By Leah Finnegan and Jack Mirkinson
It had been two weeks since Brian Scott was shot and killed when on Sunday the friends who knew him as Cozmik, the peerless inline roller blader, gathered to raise money for his tombstone.
They had not wanted to come to his wake. They were not really connected to Scott in the outside world, only through the realm of skating. So instead, they came from across the city to the Coleman Skate Park under the Manhattan Bridge to honor his memory in the element in which they knew him best.
In the skating world, friends know each other through the way they move across concrete. You are what you can do. And so between laps of the park, Scott’s friends remembered with awe how he navigated from ground to ledge to rail to air and back on his skates.
They were a disparate bunch. There was Adonis Taylor, 25, a muscled architecture student. Layla Ferrer, 18, an amateur magazine editor with blonde streaks in her hair. Brandon Llanes, 14, wearing a sweatshirt on which he drew Scott’s name.

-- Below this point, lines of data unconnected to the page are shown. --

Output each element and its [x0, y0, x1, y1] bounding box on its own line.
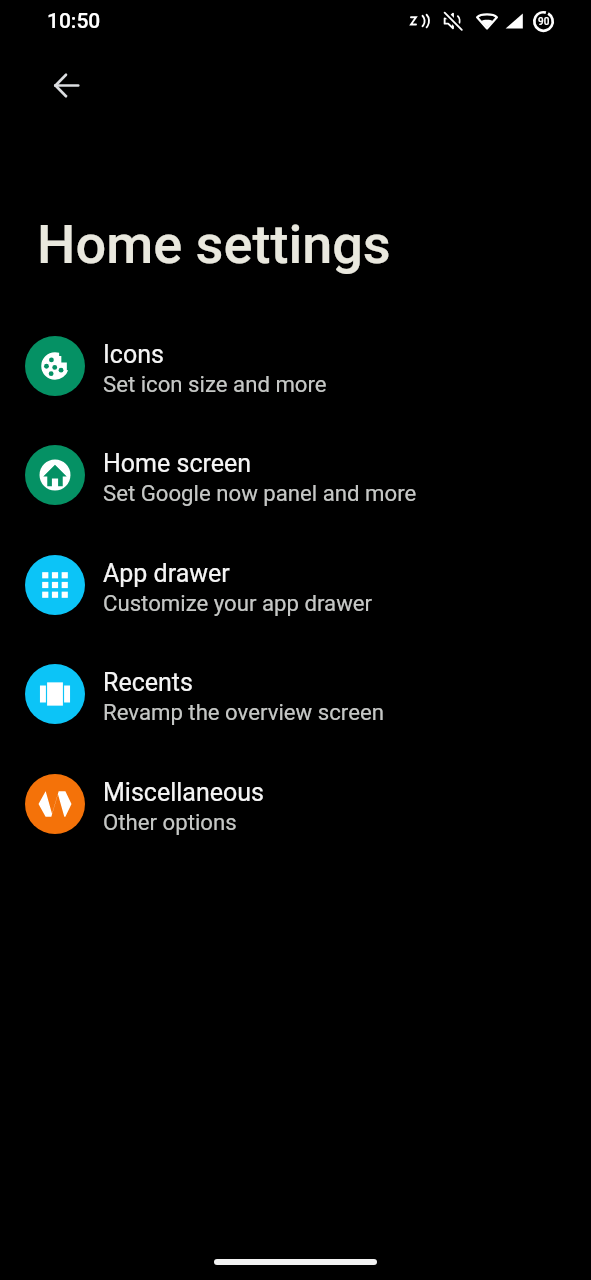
staticText: Icons — [103, 340, 164, 369]
staticText: Home screen — [103, 449, 252, 478]
staticText: Recents — [103, 668, 193, 697]
staticText: Set Google now panel and more — [103, 480, 417, 506]
staticText: 90 — [538, 16, 550, 28]
staticText: Revamp the overview screen — [103, 699, 384, 725]
button[interactable]: App drawer — [0, 530, 591, 640]
button[interactable]: Recents — [0, 639, 591, 749]
button[interactable]: Back — [42, 61, 90, 109]
staticText: 10:50 — [47, 9, 101, 34]
staticText: Customize your app drawer — [103, 590, 373, 616]
staticText: Miscellaneous — [103, 778, 264, 807]
button[interactable]: Icons — [0, 311, 591, 421]
staticText: Set icon size and more — [103, 371, 327, 397]
staticText: App drawer — [103, 559, 230, 588]
button[interactable]: Miscellaneous — [0, 749, 591, 859]
button[interactable]: Home screen — [0, 420, 591, 530]
staticText: Home settings — [37, 213, 391, 276]
staticText: Other options — [103, 809, 237, 835]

They all wore their requisite chunky inline skates, ripped jeans and slack hoodies, flannels and beanies. They slapped each other’s backs and high-fived and watched each other show off. When one of them wiped out, they crowded around him to make sure he was okay.
Skating is a safe sport, in that it leaves you no time do anything else, no time to get into trouble. So when Scott was shot and killed at a Flatbush coffee shop earlier this month, the skating world was rocked. Scott was 18. Police say his murder was a case of mistaken identity.
Scott made a name for himself doing things on roller blades that set him apart from the other skaters. He nailed true top souls, where a skater speeds up to a ledge, turns into it blind and grinds across it with one foot turned inward. He could do a Barani flip, a treacherous front flip with a 180-degree turn. He could spin. His prowess earned him widespread respect.
Ramelle Knight, a successful skater in his own right, was one of Scott’s mentors. He had recently sponsored Scott through a skating group called Gentlemens’ Klub, the junior league of DipSkate, his larger operation. Knight foresaw a promising future for Scott. “From the first time he came around I knew there was something special about him,” Knight said.
He teared up remembering Scott’s blading skill, particularly when it came to a trick known as the porn star – a complicated move that ends in a full spin off of a ledge. “He could do it, eyes closed,” Knight said.
Scott’s friends remembered him as good-humored and driven. He wanted to be an actor, one said, and go to a performing arts college. Many of them had not seen Scott at their usual skating haunts in the weeks preceding his death because of school. He was a straight-A student at Satellite Academy High School in Manhattan.
On the night of his death, Scott had gone to Parkside Coffee and Donut shop to get food, said a neighbor, Newton Hallal. By all accounts, he was in the wrong place at the wrong time. He was standing in front of two other men, believed to be the intended targets, when a gunman in a green jacket blazed by the store and opened fire. Scott was hit in the back and went down. The two other men were shot but survived.
News of Scott’s death spread quickly. Some took the early MySpace status updates and Instant Messenger away messages acknowledging the loss to be a joke. But then the messages began to multiply. “I turned off my Xbox and started crying,” Suki Davila, 25, a short, wiry man swimming in baggy clothes said. He used to watch skating videos with Scott at his Lower East Side apartment.
Adonis Taylor arrived at the site at 4 a.m., almost eight hours after the shooting.
“They had just finished washing the blood up so the sidewalk was full of water,” Taylor said. He left a pair of skate boots at a makeshift memorial next to the restaurant. He had had written “Why?” on them. Over the course of the next day, the memorial grew to include pictures of Scott, prayer messages, skating paraphernalia and more than 40 flickering candles.
But his friends did not linger at his place of death. Instead, they remembered Scott through what first made them notice him. They made T-shirts and finger skates to sell to raise money. They dug into their own pockets. Altogether, they raised $649 for his tombstone. As night fell on the skate park, the crowd lingered strong, laughing and skating as they would had Scott been there.